Tsundue: Die Proteste in Tibet haben dem Kampf unseres Volks sehr geholfen. Tibet-Beobachter haben zu glauben begonnen, den Leuten gehe es gut unter der chinesischen Besatzung, sie hätten sich damit abgefunden, eben weil es lange Zeit keine Proteste gab.

Der Aufstand der Tibeter am 10. März war ein internationales Ereignis. Eine lange aufgestaute Wut hat sich Bahn gebrochen. Wenn wir nicht protestieren, werden wir sterben, dachten sich die Tibeter. 250 Menschen starben, etwa 5000 wurden verhaftet.

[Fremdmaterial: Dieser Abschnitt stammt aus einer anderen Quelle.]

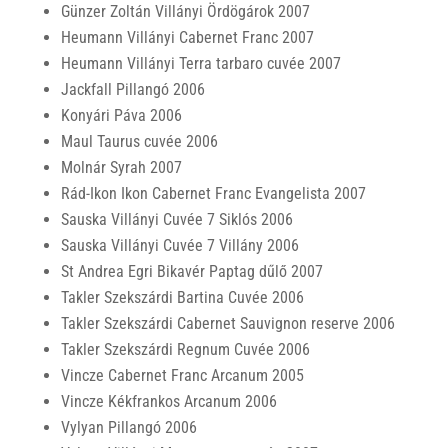
Günzer Zoltán Villányi Ördögárok 2007
Heumann Villányi Cabernet Franc 2007
Heumann Villányi Terra tarbaro cuvée 2007
Jackfall Pillangó 2006
Konyári Páva 2006
Maul Taurus cuvée 2006
Molnár Syrah 2007
Rád-Ikon Ikon Cabernet Franc Evangelista 2007
Sauska Villányi Cuvée 7 Siklós 2006
Sauska Villányi Cuvée 7 Villány 2006
St Andrea Egri Bikavér Paptag dűlő 2007
Takler Szekszárdi Bartina Cuvée 2006
Takler Szekszárdi Cabernet Sauvignon reserve 2006
Takler Szekszárdi Regnum Cuvée 2006
Vincze Cabernet Franc Arcanum 2005
Vincze Kékfrankos Arcanum 2006
Vylyan Pillangó 2006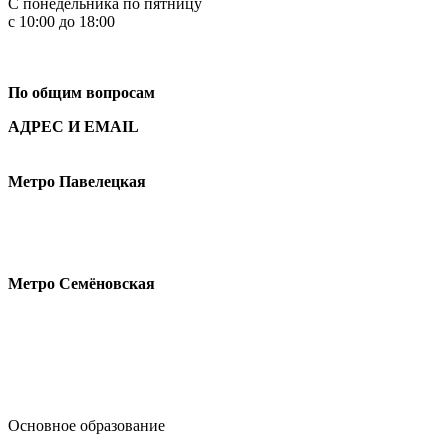
С понедельника по пятницу
с 10:00 до 18:00
+7
495 621-87-11
По общим вопросам
АДРЕС И EMAIL
Малая Пионерская ул., 12
Метро Павелецкая
Измайловское шоссе, 44с2
Метро Семёновская
design@hse.ru
Основное образование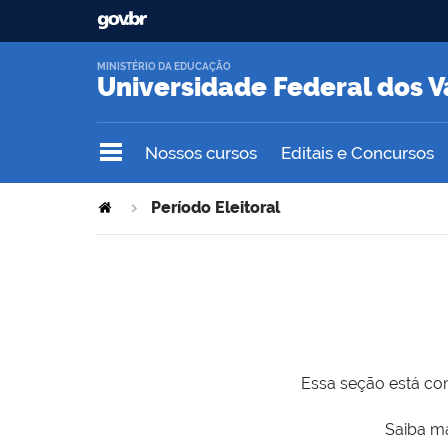
MINISTÉRIO DA EDUCAÇÃO
Universidade Federal dos V
Nossos cursos
Editais e Concursos
Período Eleitoral
Essa seção está com
Saiba ma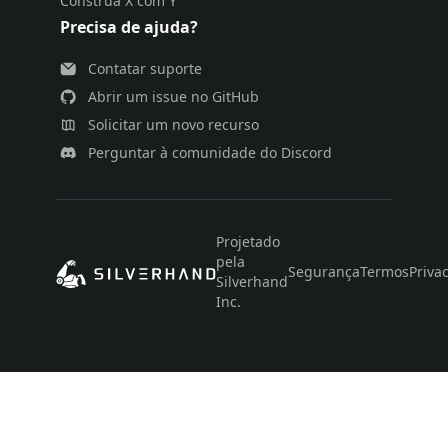
Construa X com Y
Precisa de ajuda?
Contatar suporte
Abrir um issue no GitHub
Solicitar um novo recurso
Perguntar à comunidade do Discord
Projetado
pela
Segurança
Termos
Priva
Silverhand
Inc.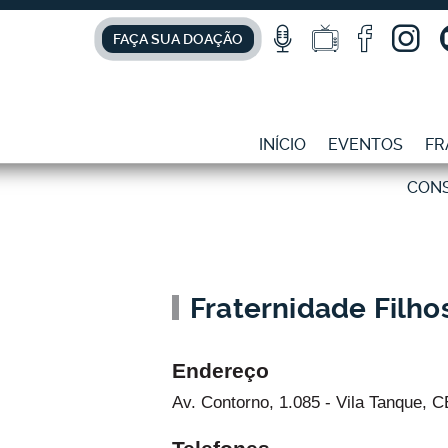
FAÇA SUA DOAÇÃO
INÍCIO
EVENTOS
FR
CON
Fraternidade Filho
Endereço
Av. Contorno, 1.085 - Vila Tanque, 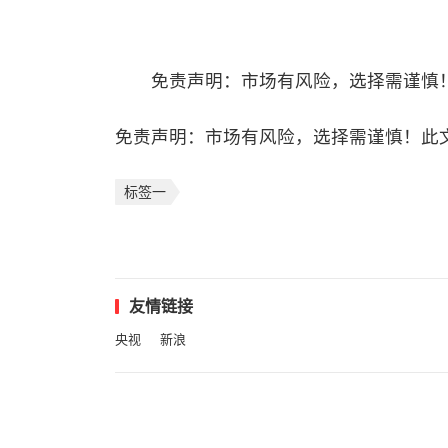
免责声明：市场有风险，选择需谨慎！
免责声明：市场有风险，选择需谨慎！此
标签一
友情链接
央视
新浪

Standard: Weder die Exiltibeter noch die internationale Gemeinschaft haben die Niederschlagung des Aufstands verhindern können.

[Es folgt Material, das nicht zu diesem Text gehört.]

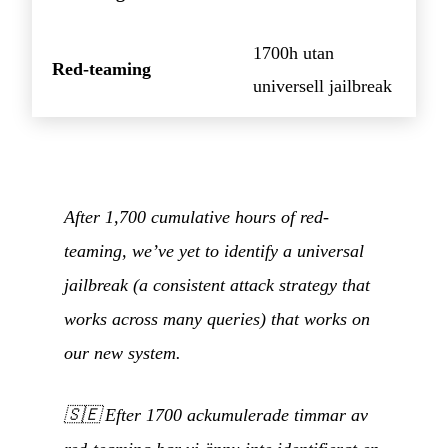
1700h utan
Red-teaming
universell jailbreak
After 1,700 cumulative hours of red-
teaming, we’ve yet to identify a universal
jailbreak (a consistent attack strategy that
works across many queries) that works on
our new system.
🇸🇪
Efter 1700 ackumulerade timmar av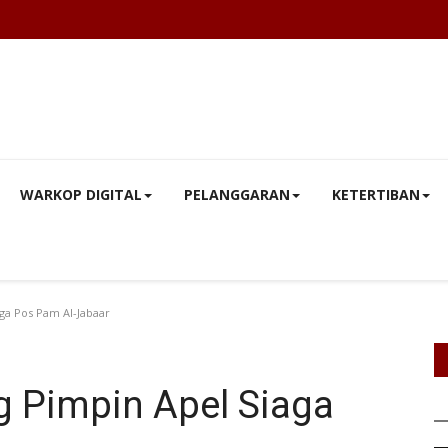
WARKOP DIGITAL
PELANGGARAN
KETERTIBAN
ga Pos Pam Al-Jabaar
g Pimpin Apel Siaga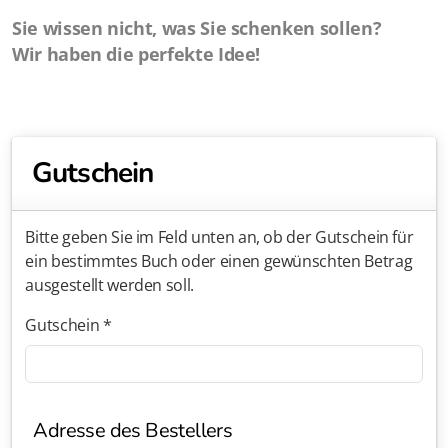
Neuerscheinung
Sie wissen nicht, was Sie schenken sollen?
Werke von Fritz Aerni
Wir haben die perfekte Idee!
Werke von Carl Huter
Weitere Werke
Gutschein
Geschichte der Psychophysiognomik
Bitte geben Sie im Feld unten an, ob der Gutschein für
ein bestimmtes Buch oder einen gewünschten Betrag
ausgestellt werden soll.
Jahresabonnement
Gutschein *
Physiognomie und Charakter 2026
Physiognomie und Charakter 2025
Physiognomie und Charakter 2024
Adresse des Bestellers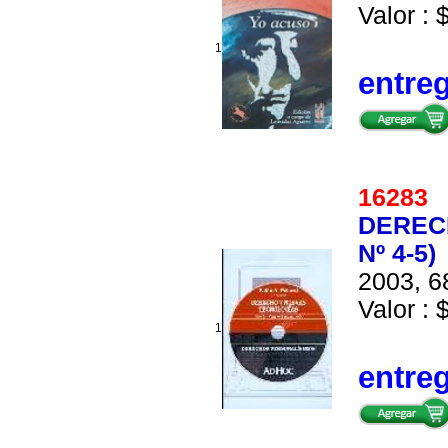
Valor : 
1
entre
1628
DERECH
Nº 4-5)
2003, 6
Valor : 
1
entre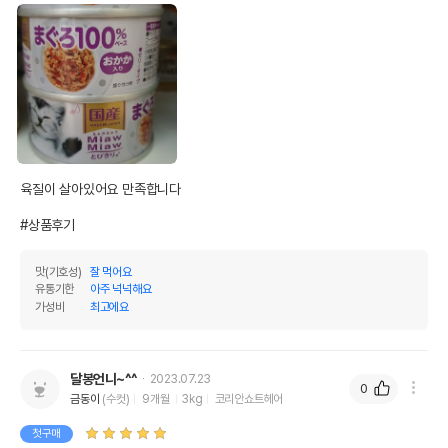
육질이 살아있어요 만족합니다 

#상품후기
맛(기호성)
잘 먹어요
유통기한
아주 넉넉해요
가성비
최고에요
달봉언니~^^
2023.07.23
0
금동이
(수컷)
9개월
3kg
코리안쇼트헤어
첫구매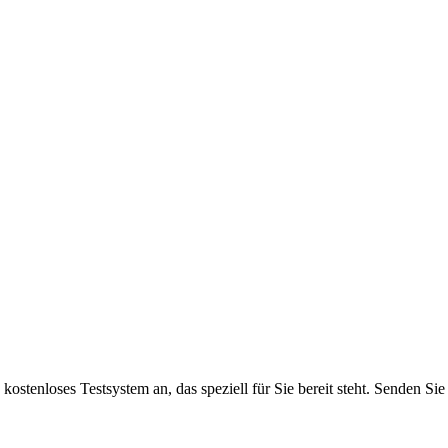
 kostenloses Testsystem an, das speziell für Sie bereit steht. Senden S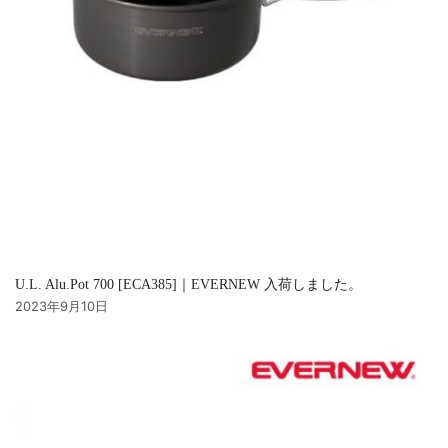
U.L. Alu.Pot 700 [ECA385]｜EVERNEW 入荷しました。
2023年9月10日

Tsundue: Die chinesische Regierung macht, was sie will. Die westlichen Regierungen reden über Frieden und Menschenrechte, aber in Wirklichkeit tun sie nichts. Ihre Geschäftsinteressen in China haben Vorrang. Welche Regierung legt sich mit China an wegen Tibet, Ostturkestan (Provinz Xianjing mit der Volksgruppe der Uighuren, Anm.) oder der Unterstützung für das Regime in Myanmar?

Standard: Die EU hat protestiert, ebenso die USA.

Tsundue: Das sind Lippenbekenntnisse. Sie könnten viel mehr tun.

Standard: Was schlagen Sie vor?

Tsundue: Die internationale Gemeinschaft könnte eine Untersuchungskommission nach Tibet schicken, die herausfinden soll, was dort wirklich geschehen ist. Westliche Länder mit ihren Wirtschaftsinteressen in China sollten mehr Verantwortung für ihr Geld verlangen. Ihr Geld ist es, das die chinesische Regierung stärkt und deren koloniale Besetzung in Tibet.

Ich meine, am Ende schadet dieses Geld für die korrupten Kommunisten auch den einfachen Chinesen. Als ich 1997 Gefangener in Lhasa war, hatte ich einen Nachbarn in der Zelle, einen Chinesen, der jeden Tag arbeiten musste. Er kam jeden Abend völlig erschöpft und gebrochen zurück. Er hat mir erzählt, was er tun muss: den Dreck aus den Toiletten der Hotels und Gästehäuser der Touristen schaufeln und in den Gemüsegärten verteilen.

Standard: Was hilft es also, wenn Nicolas Sarkozy den Dalai Lama trifft wie im Dezember in Danzig?

Tsundue: Es hilft. Es liegt natürlich an Frankreich, für seine moralische Integrität einzutreten. Sarkozy hat das getan, indem er sich seine Entscheidung nicht von Peking diktieren ließ.

Standard: Aber die Geschäfte laufen weiter.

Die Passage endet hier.